Work required. Would you please repeat all of the data exactly, omitting the pictures?

Material for the task.
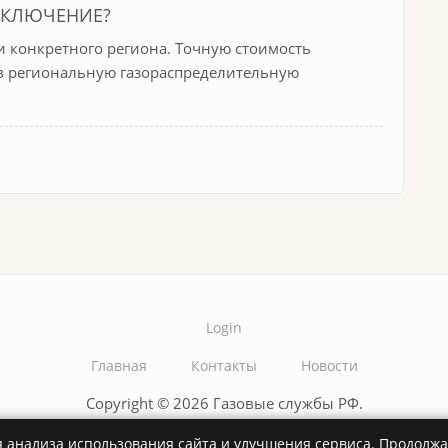
ДКЛЮЧЕНИЕ?
 конкретного региона. Точную стоимость
в региональную газораспределительную
Login
Главная
Контакты
Новости
Copyright © 2026 Газовые службы РФ.
Политика обработки персональных данных
 анализа использования сайта и улучшения сервиса. Продолжая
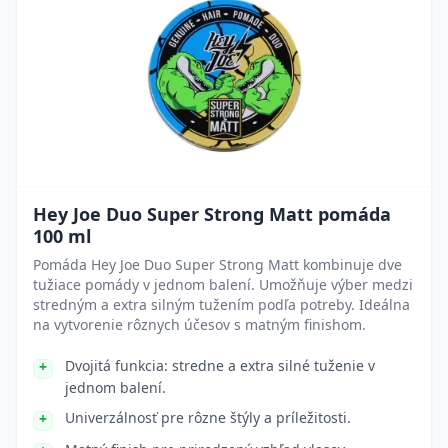
Hey Joe Duo Super Strong Matt pomáda
100 ml
Pomáda Hey Joe Duo Super Strong Matt kombinuje dve
tužiace pomády v jednom balení. Umožňuje výber medzi
stredným a extra silným tužením podľa potreby. Ideálna
na vytvorenie rôznych účesov s matným finishom.
Dvojitá funkcia: stredne a extra silné tuženie v
jednom balení.
Univerzálnosť pre rôzne štýly a príležitosti.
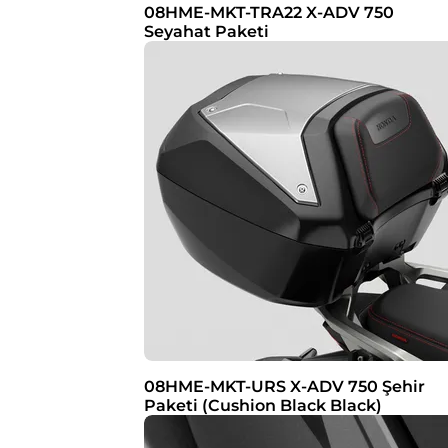
08HME-MKT-TRA22 X-ADV 750
Seyahat Paketi
08HME-MKT-URS X-ADV 750 Şehir
Paketi (Cushion Black Black)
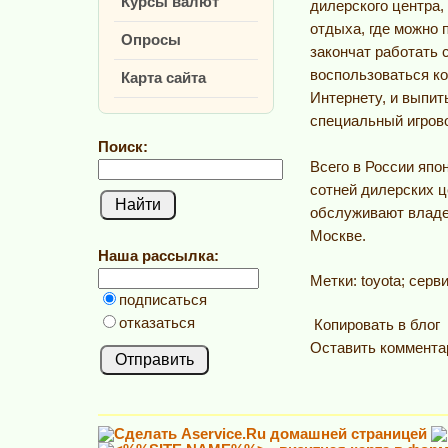
Курсы валют
дилерского центра,
отдыха, где можно 
Опросы
закончат работать 
воспользоваться к
Карта сайта
Интернету, и выпит
специальный игрово
Поиск:
Всего в России япо
сотней дилерских ц
обслуживают владе
Москве.
Наша рассылка:
Метки: toyota; серв
подписаться
отказаться
Копировать в блог
Оставить коммента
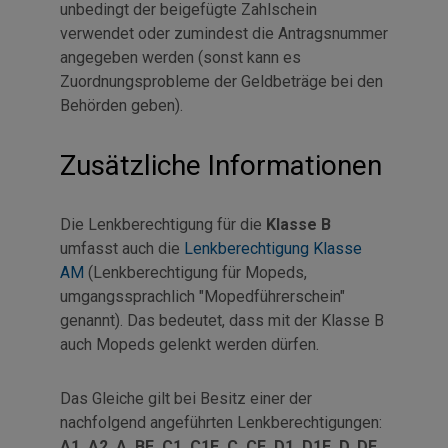
unbedingt der beigefügte Zahlschein
verwendet oder zumindest die Antragsnummer
angegeben werden (sonst kann es
Zuordnungsprobleme der Geldbeträge bei den
Behörden geben).
Zusätzliche Informationen
Die Lenkberechtigung für die
Klasse B
umfasst auch die
Lenkberechtigung Klasse
AM
(Lenkberechtigung für Mopeds,
umgangssprachlich "Mopedführerschein"
genannt). Das bedeutet, dass mit der Klasse B
auch Mopeds gelenkt werden dürfen.
Das Gleiche gilt bei Besitz einer der
nachfolgend angeführten Lenkberechtigungen:
A1, A2, A, BE, C1, C1E, C, CE, D1, D1E, D, DE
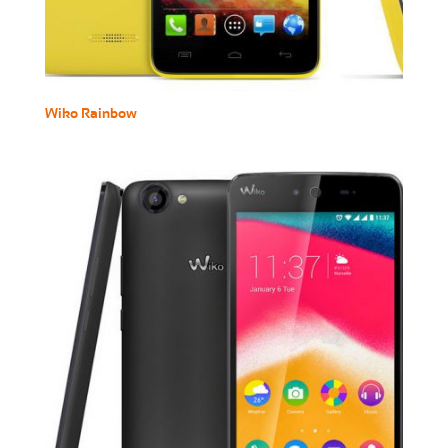
Wiko Rainbow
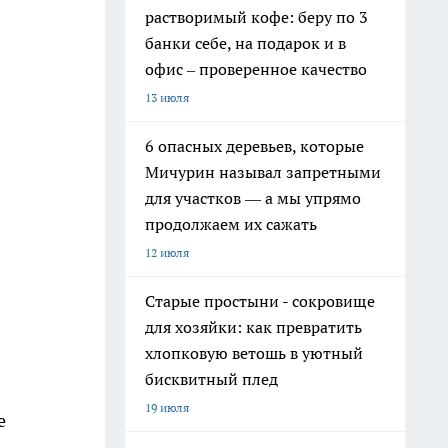
растворимый кофе: беру по 3
банки себе, на подарок и в
офис – проверенное качество
13 июля
6 опасных деревьев, которые
Мичурин называл запретными
для участков — а мы упрямо
продолжаем их сажать
12 июля
Старые простыни - сокровище
для хозяйки: как превратить
хлопковую ветошь в уютный
бисквитный плед
19 июля
е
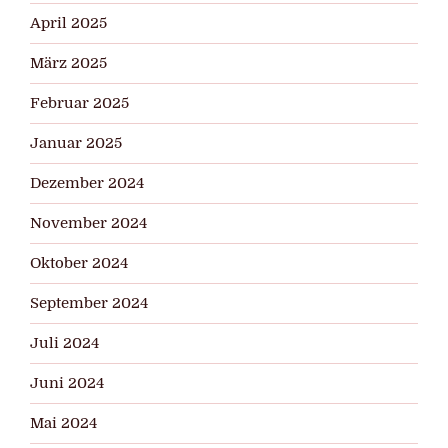
April 2025
März 2025
Februar 2025
Januar 2025
Dezember 2024
November 2024
Oktober 2024
September 2024
Juli 2024
Juni 2024
Mai 2024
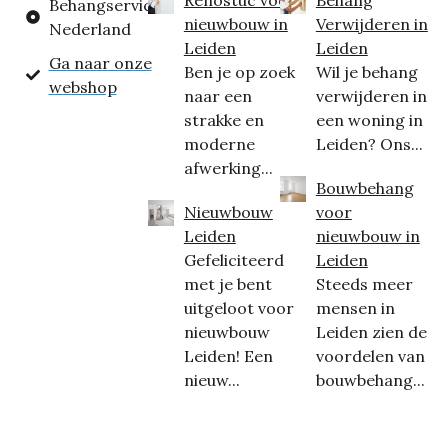
Behangservice
nieuwbouw in
Verwijderen in
Nederland
Leiden
Leiden
Ga naar onze
Ben je op zoek
Wil je behang
webshop
naar een
verwijderen in
strakke en
een woning in
moderne
Leiden? Ons...
afwerking...
Bouwbehang
Nieuwbouw
voor
Leiden
nieuwbouw in
Gefeliciteerd
Leiden
met je bent
Steeds meer
uitgeloot voor
mensen in
nieuwbouw
Leiden zien de
Leiden! Een
voordelen van
nieuw...
bouwbehang...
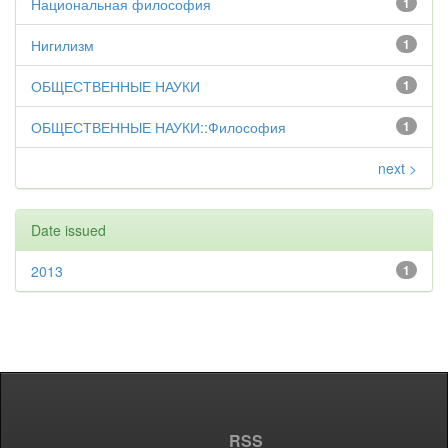
Национальная философия
1
Нигилизм
1
ОБЩЕСТВЕННЫЕ НАУКИ
1
ОБЩЕСТВЕННЫЕ НАУКИ::Философия
1
next >
Date issued
2013
1
RSS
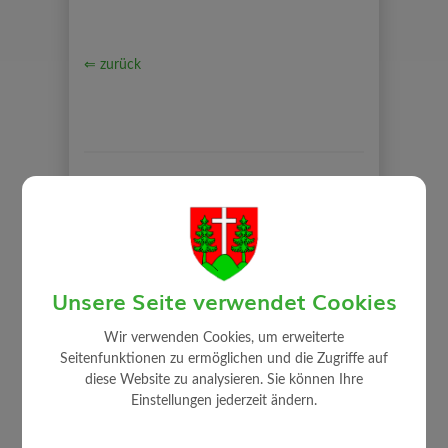
⇐ zurück
WIRTSCHAFT
Unsere Seite verwendet Cookies
Ansprechpartner
Wir verwenden Cookies, um erweiterte
Freie Betriebsgründe
Seitenfunktionen zu ermöglichen und die Zugriffe auf
diese Website zu analysieren. Sie können Ihre
Übersicht Unternehmen
Einstellungen jederzeit ändern.
Vorteile Betriebsstandort
Westwinkel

Your solution.
ДКЛЮЧЕНИЕ?
 конкретного региона. Точную стоимость
в региональную газораспределительную
Login
Главная
Контакты
Новости
Copyright © 2026 Газовые службы РФ.
Политика обработки персональных данных
 анализа использования сайта и улучшения сервиса. Продолжая
Hey Joe Duo Super Strong Matt pomáda
100 ml
Pomáda Hey Joe Duo Super Strong Matt kombinuje dve
tužiace pomády v jednom balení. Umožňuje výber medzi
stredným a extra silným tužením podľa potreby. Ideálna
na vytvorenie rôznych účesov s matným finishom.
Dvojitá funkcia: stredne a extra silné tuženie v
jednom balení.
Univerzálnosť pre rôzne štýly a príležitosti.
08HME-MKT-TRA22 X-ADV 750
Seyahat Paketi
08HME-MKT-URS X-ADV 750 Şehir
Paketi (Cushion Black Black)
Курсы валют
дилерского центра,
отдыха, где можно 
Опросы
закончат работать 
воспользоваться к
Карта сайта
Интернету, и выпит
специальный игрово
Поиск:
Всего в России япо
сотней дилерских ц
обслуживают владе
Москве.
Наша рассылка:
Метки: toyota; серв
подписаться
отказаться
Копировать в блог
Оставить коммента
unbedingt der beigefügte Zahlschein
verwendet oder zumindest die Antragsnummer
angegeben werden (sonst kann es
Zuordnungsprobleme der Geldbeträge bei den
Behörden geben).
Zusätzliche Informationen
Die Lenkberechtigung für die
Klasse B
umfasst auch die
Lenkberechtigung Klasse
AM
(Lenkberechtigung für Mopeds,
umgangssprachlich "Mopedführerschein"
genannt). Das bedeutet, dass mit der Klasse B
auch Mopeds gelenkt werden dürfen.
Das Gleiche gilt bei Besitz einer der
nachfolgend angeführten Lenkberechtigungen:
A1, A2, A, BE, C1, C1E, C, CE, D1, D1E, D, DE
Wiko Rainbow
растворимый кофе: беру по 3
банки себе, на подарок и в
офис – проверенное качество
13 июля
6 опасных деревьев, которые
Мичурин называл запретными
для участков — а мы упрямо
продолжаем их сажать
12 июля
Старые простыни - сокровище
для хозяйки: как превратить
хлопковую ветошь в уютный
бисквитный плед
19 июля
е
April 2025
März 2025
Februar 2025
Januar 2025
Dezember 2024
November 2024
Oktober 2024
September 2024
Juli 2024
Juni 2024
Mai 2024
Behangservice
nieuwbouw in
Verwijderen in
Nederland
Leiden
Leiden
Ga naar onze
Ben je op zoek
Wil je behang
webshop
naar een
verwijderen in
strakke en
een woning in
moderne
Leiden? Ons...
afwerking...
Bouwbehang
Nieuwbouw
voor
Leiden
nieuwbouw in
Gefeliciteerd
Leiden
met je bent
Steeds meer
uitgeloot voor
mensen in
nieuwbouw
Leiden zien de
Leiden! Een
voordelen van
nieuw...
bouwbehang...
Национальная философия
1
Нигилизм
1
ОБЩЕСТВЕННЫЕ НАУКИ
1
ОБЩЕСТВЕННЫЕ НАУКИ::Философия
1
next >
Date issued
2013
1
RSS
⇐ zurück
WIRTSCHAFT
Unsere Seite verwendet Cookies
Ansprechpartner
Wir verwenden Cookies, um erweiterte
Freie Betriebsgründe
Seitenfunktionen zu ermöglichen und die Zugriffe auf
diese Website zu analysieren. Sie können Ihre
Übersicht Unternehmen
Einstellungen jederzeit ändern.
Vorteile Betriebsstandort
Westwinkel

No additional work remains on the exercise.